WHAT YOU SHOULD DO
Look for "Бортики и резиновые упоры" in the entries below. Write out that line and all later lines exactly, ending with the final one.

++++

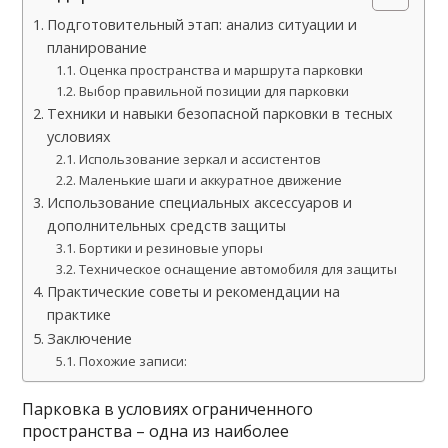
Подготовительный этап: анализ ситуации и
планирование
Оценка пространства и маршрута парковки
Выбор правильной позиции для парковки
Техники и навыки безопасной парковки в тесных
условиях
Использование зеркал и ассистентов
Маленькие шаги и аккуратное движение
Использование специальных аксессуаров и
дополнительных средств защиты
Бортики и резиновые упоры
Техническое оснащение автомобиля для защиты
Практические советы и рекомендации на
практике
Заключение
Похожие записи:
Парковка в условиях ограниченного
пространства – одна из наиболее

++++

EXERCISE SOLUTION
Бортики и резиновые упоры
Техническое оснащение автомобиля для защиты
Практические советы и рекомендации на
практике
Заключение
Похожие записи:
Парковка в условиях ограниченного
пространства – одна из наиболее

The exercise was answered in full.